A single dose article,
a) a cationic polymer;
b) a non-aqueous liquid composition comprising a fatty acid or salt;
A single dose article wherein the non-aqueous liquid composition is encapsulated in a water soluble or water dispersible film.   The single dose article of claim 1, wherein the non-aqueous liquid composition comprises less than 20%, preferably less than 15%, more preferably less than 12%, and most preferably less than 8% water.   3. A single dose article according to claim 1 or 2, wherein the cationic polymer is a cationic polysaccharide. The cationic polysaccharide has the formula:

A cationic cellulose having the structure:
a. m is an integer of 20 to 10,000,
b. Each R4 is ^{H, R 1, R 2,} R 3 are each _{independently, H, C} 1 ~C _{32 alkyl,} C 1 _{-C 32} substituted _alkyl, C 5 _{-C 32} or _C 6 _{-C 32} aryl , _C 5 _{-C 32} or _C 6 _{-C 32} substituted aryl, or _C 6 _{-C 32} alkylaryl, or _C 6 _{-C 32} substituted alkylaryl and

Selected from the group consisting of
n is an integer selected from 0 to 10,
Rx is R ₅ ,

Selected from the group consisting of
At least one Rx in the polysaccharide is

Having a structure selected from the group consisting of
A ⁻ is a suitable anion,
q is an integer selected from 1 to 4,
Each R ₅ is independently H, C ₁ -C ₃₂ alkyl, C ₁ -C ₃₂ substituted alkyl, C ₅ -C ₃₂ or C ₆ -C ₃₂ aryl, C ₅ -C ₃₂ or C ₆ -C ₃₂ substituted. _aryl, C 6 _{-C 32} alkyl _aryl, is selected from C 6 _{-C 32} substituted alkylaryl, and the group consisting of OH,
Each R ₆ is independently H, C ₁ -C ₃₂ alkyl, C ₁ -C ₃₂ substituted alkyl, C ₅ -C ₃₂ or C ₆ -C ₃₂ aryl, C ₅ -C ₃₂ or C ₆ -C ₃₂ substituted.
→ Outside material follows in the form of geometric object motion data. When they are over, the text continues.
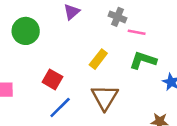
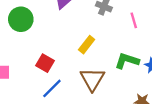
pink line: (137, 32) -> (134, 20), moved, turned 63
green L-shape: (143, 60) -> (127, 61), moved

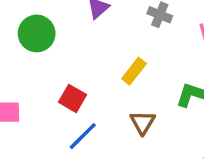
brown triangle: (92, 79) -> (143, 122), size x0.7

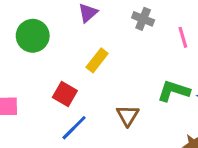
yellow rectangle: (134, 71) -> (97, 60), moved

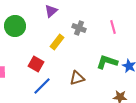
gray cross: (143, 19) -> (79, 28), moved
brown triangle: (128, 115) -> (77, 78), turned 42

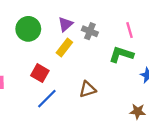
purple triangle: (51, 11) -> (65, 24), moved
green circle: (15, 26) -> (28, 29), moved
green L-shape: (107, 62) -> (121, 54), moved

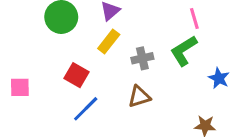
gray cross: (90, 31) -> (142, 58), moved, turned -35
green L-shape: (121, 54) -> (184, 51), turned -50

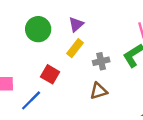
blue line: (86, 109) -> (31, 100), moved

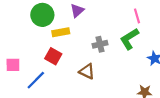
yellow rectangle: (75, 48) -> (61, 32), moved, turned 42
brown triangle: (99, 91) -> (87, 71), moved, turned 42

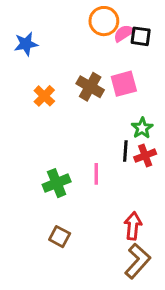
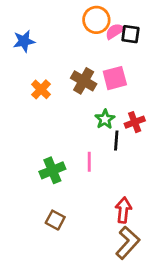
green star: (142, 128) -> (105, 119), moved
red cross: (145, 156) -> (135, 122), moved

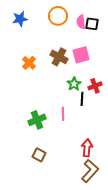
orange circle: (96, 20) -> (58, 16), moved
pink semicircle: (115, 31) -> (81, 22), turned -64
blue star: (24, 41) -> (20, 19), moved

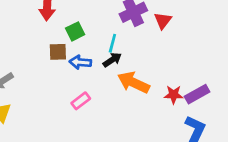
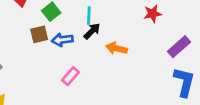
orange arrow: (133, 82) -> (117, 48), size x0.7
red star: (174, 95) -> (153, 14), moved

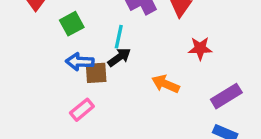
brown square: (39, 34) -> (96, 73), moved
orange arrow: (117, 48) -> (166, 84), moved

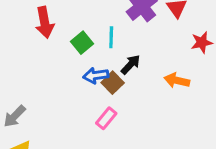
cyan line: (119, 37) -> (111, 37), moved
brown square: (96, 73) -> (113, 83), turned -30

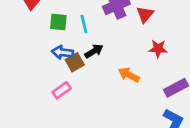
cyan line: (111, 37) -> (84, 24), turned -30
green square: (82, 43) -> (58, 22), turned 30

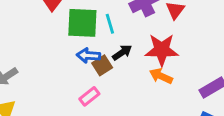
green square: (58, 22) -> (82, 23), size x1.6
red star: (158, 49) -> (162, 50), moved, size x1.6

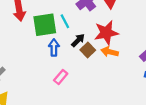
blue arrow: (88, 55) -> (54, 47), turned 98
brown square: (102, 65) -> (88, 50), moved

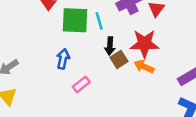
black arrow: (78, 40) -> (110, 46), turned 128
blue arrow: (54, 47) -> (63, 59), moved

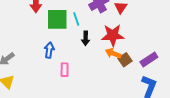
brown square: (119, 59) -> (125, 60), moved
pink rectangle: (81, 84) -> (65, 70), turned -48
Selected from the group consisting of aryl, C ₆ -C ₃₂ alkylaryl, and C ₆ -C ₃₂ substituted alkylaryl;
Each T is independently H,

Selected from
Each v in the polysaccharide is an integer of 1 to 10, the sum of the subscripts v of each Rx in the polysaccharide is an integer of 1 to 30, and the end in the chain

4. A single dose article according to claim 3, wherein T is always H.   5. The composition according to claim 1, comprising 0.01% to 20% by weight, preferably 0.1% to 15% by weight, more preferably 0.6% to 10% by weight of the cationic polymer. A single-dose article according to paragraph.   6. A single dose article according to any one of the preceding claims, wherein the cationic polymer is present in particulate form.   7. 0.2% to 40% by weight, preferably 0.5% to 30% by weight, more preferably 1% to 20% by weight of fatty acids or salts thereof. A single dose article as described in.   8. Single dose article according to any one of the preceding claims, wherein the pH of the non-aqueous composition is 6 to 10.5, more preferably 6.5 to 9, most preferably 7 to 8. .   9. The single dose article according to any one of claims 1 to 8, wherein the water soluble or water dispersible film comprises polyvinyl alcohol, polyvinyl alcohol copolymer, hydroxypropyl methylcellulose (HPMC), and mixtures thereof. A method for preparing a single dose article according to any one of claims 1-9, comprising:
a. Premixing the cationic polymer with the fatty acid or salt to form a premix of the cationic polymer and a fatty acid premix;
b. Combining the cationic polymer / fatty acid or salt premix with a non-aqueous liquid feed to form a non-aqueous liquid composition;
c. Encapsulating the non-aqueous liquid composition in a water-soluble or water-dispersible film.